Figuras do relicário dos Reis Magos, na Catedral de Colônia, século XIII (montagem do Departamento de Arte de Catolicismo)
A tradição católica vê na adoração dos Reis Magos, além da manifestação de Jesus Cristo ao mundo, o reconhecimento de sua soberania pelo poder civil.
Os deveres do Estado para com Deus incluem o de estar unido à Igreja, Esposa de Cristo, e o de conformar suas leis com o Decálogo.
Na Epifania de 1965 temos a oferecer ao Menino Jesus um duplo ato de reparação: porque faz precisamente 75 anos que o Estado brasileiro se separou da Igreja, e porque vem de ser promulgada em nosso País uma lei agrária oposta em vários pontos à Moral católica.

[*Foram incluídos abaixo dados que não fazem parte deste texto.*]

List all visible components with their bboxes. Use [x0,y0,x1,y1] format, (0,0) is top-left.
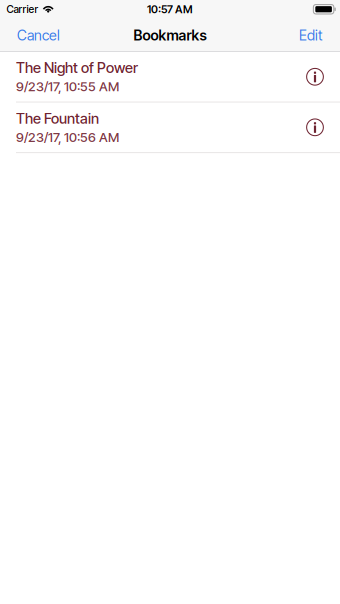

O manifesto da Tradição, Família c Propriedade que hoje publicamos (p. 3) já constitui de si um valoroso ato de reparação, quer pela riqueza da doutrina, quer pela acuidade das observações e pela elevação da linguagem.
75 ANOS DE SEPARAÇÃO DA IGREJA E DO ESTADO
J. de Azeredo Santos
“Vosso é, Senhor, o império, e Vós estais acima de todos os Príncipes. Vossas são as riquezas, e vossa é a gloria; sois o dominador de tudo, na vossa mão estão a fortaleza e o poder; na vossa mão, a grandeza e o império de todas as coisas” (1 Par. 29, 11-12). Esta nota da plena soberania de Deus sobre todo o universo criado pervaga toda a liturgia da festa da Epifania. O Divino Salvador é o Rei dos Reis e o Senhor dos Senhores. DEle disse o Profeta Isaias: "As nações caminharão ao fulgor de vossa luz e os Reis ao esplendor de vossa aurora» (Is. 60, 3 — Epístola da Missa da Epifania).

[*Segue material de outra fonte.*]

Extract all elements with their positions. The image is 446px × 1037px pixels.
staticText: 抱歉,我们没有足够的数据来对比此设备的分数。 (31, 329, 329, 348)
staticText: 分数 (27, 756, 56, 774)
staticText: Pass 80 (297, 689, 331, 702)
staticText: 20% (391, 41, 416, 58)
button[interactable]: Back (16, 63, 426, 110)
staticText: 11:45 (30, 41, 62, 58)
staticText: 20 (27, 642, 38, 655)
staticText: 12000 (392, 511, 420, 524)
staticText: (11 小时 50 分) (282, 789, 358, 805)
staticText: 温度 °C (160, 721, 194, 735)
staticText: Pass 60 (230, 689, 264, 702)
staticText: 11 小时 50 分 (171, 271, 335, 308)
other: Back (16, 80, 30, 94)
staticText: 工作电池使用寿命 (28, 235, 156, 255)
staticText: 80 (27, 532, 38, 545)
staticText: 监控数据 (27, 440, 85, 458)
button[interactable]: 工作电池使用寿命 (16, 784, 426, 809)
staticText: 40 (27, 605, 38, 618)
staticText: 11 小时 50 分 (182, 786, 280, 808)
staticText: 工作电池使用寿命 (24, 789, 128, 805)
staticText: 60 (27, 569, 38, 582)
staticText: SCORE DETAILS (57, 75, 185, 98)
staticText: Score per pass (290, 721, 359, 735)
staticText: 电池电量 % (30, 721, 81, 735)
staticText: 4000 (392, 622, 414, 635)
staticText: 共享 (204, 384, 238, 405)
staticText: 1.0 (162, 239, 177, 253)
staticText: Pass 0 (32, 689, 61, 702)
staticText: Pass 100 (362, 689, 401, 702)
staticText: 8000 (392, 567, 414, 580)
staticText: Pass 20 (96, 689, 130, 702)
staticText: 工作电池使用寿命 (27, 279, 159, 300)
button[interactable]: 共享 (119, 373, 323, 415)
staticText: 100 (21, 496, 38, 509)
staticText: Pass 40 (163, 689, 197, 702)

A tradição cristã vê na adoração dos Magos não somente a manifestação do Messias ao mundo gentio, a toda a humanidade, mas também o reconhecimento de sua divina soberania pelo poder civil. Com efeito, esses Magos vindos do Oriente para adorar o Deus Menino eram os chefes ou reis de seus respectivos povos. Segundo D. Duarte Leopoldo e Silva em sua "Concordância dos Santos Evangelhos", a tradição, os quadros antigos e os mais célebres Padres da Igreja, como Tertuliano, São Cipriano, Santo Hilário, São Basílio e outros, lhes atribuem insígnias reais. De modo que já no alvorecer da era cristã vemos o belo espetáculo de representantes do poder civil que se põem reverentes de joelhos diante do verdadeiro Deus, a Lhe prestar o culto de latria. E o próprio Herodes, ocultando embora sob suas palavras o tenebroso desígnio de matar o Filho de Deus, compreende que para saber onde Ele Se encontra deve exprimir o desejo de O adorar (cf. Mat. 2, 8).

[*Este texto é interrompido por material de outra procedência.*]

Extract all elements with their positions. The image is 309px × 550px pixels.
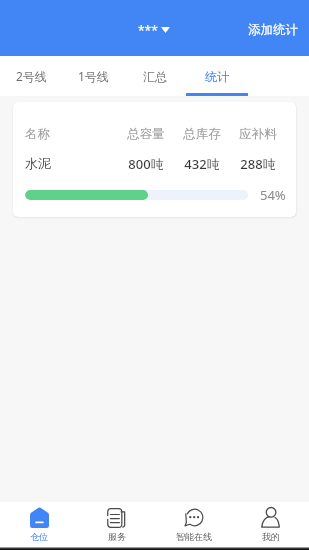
staticText: 800吨	[118, 155, 174, 173]
staticText: 我的	[262, 531, 280, 542]
other: Select line	[161, 27, 170, 33]
staticText: 服务	[108, 531, 126, 542]
button[interactable]: ***	[138, 14, 170, 42]
staticText: 2号线	[16, 68, 47, 84]
staticText: 总容量	[118, 126, 174, 142]
staticText: 添加统计	[248, 22, 298, 38]
staticText: 432吨	[174, 155, 230, 173]
staticText: 汇总	[143, 69, 167, 84]
button[interactable]: 我的	[232, 502, 309, 547]
button[interactable]: 服务	[78, 502, 155, 547]
staticText: 54%	[260, 186, 286, 204]
staticText: 名称	[25, 126, 118, 142]
staticText: 1号线	[78, 68, 109, 84]
button[interactable]: 仓位	[0, 502, 78, 547]
staticText: 统计	[205, 69, 229, 84]
button[interactable]: 2号线	[0, 56, 62, 96]
staticText: 总库存	[174, 126, 230, 142]
button[interactable]: 智能在线	[155, 502, 232, 547]
button[interactable]: 统计	[186, 56, 248, 96]
button[interactable]: 名称	[13, 102, 296, 217]
staticText: 288吨	[230, 155, 286, 173]
button[interactable]: 添加统计	[237, 14, 309, 46]
staticText: 智能在线	[176, 531, 212, 542]
button[interactable]: 1号线	[62, 56, 124, 96]
staticText: 应补料	[230, 126, 286, 142]
staticText: ***	[138, 22, 158, 38]
staticText: 仓位	[30, 531, 48, 542]
button[interactable]: 汇总	[124, 56, 186, 96]
staticText: 水泥	[25, 155, 118, 171]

Isto se acha de pleno acordo com a lei natural, pois nada mais justo do que a adoração prestada pela humanidade, tomada coletivamente, ao seu Criador. Com a inserção do direito divino no direito público dos países cristãos, após a plena aceitação do Evangelho não somente pelos indivíduos, mas pelos Estados, vemos que a primeira obrigação do soberano passa a ser a de se professar cristão e de governar cristãmente.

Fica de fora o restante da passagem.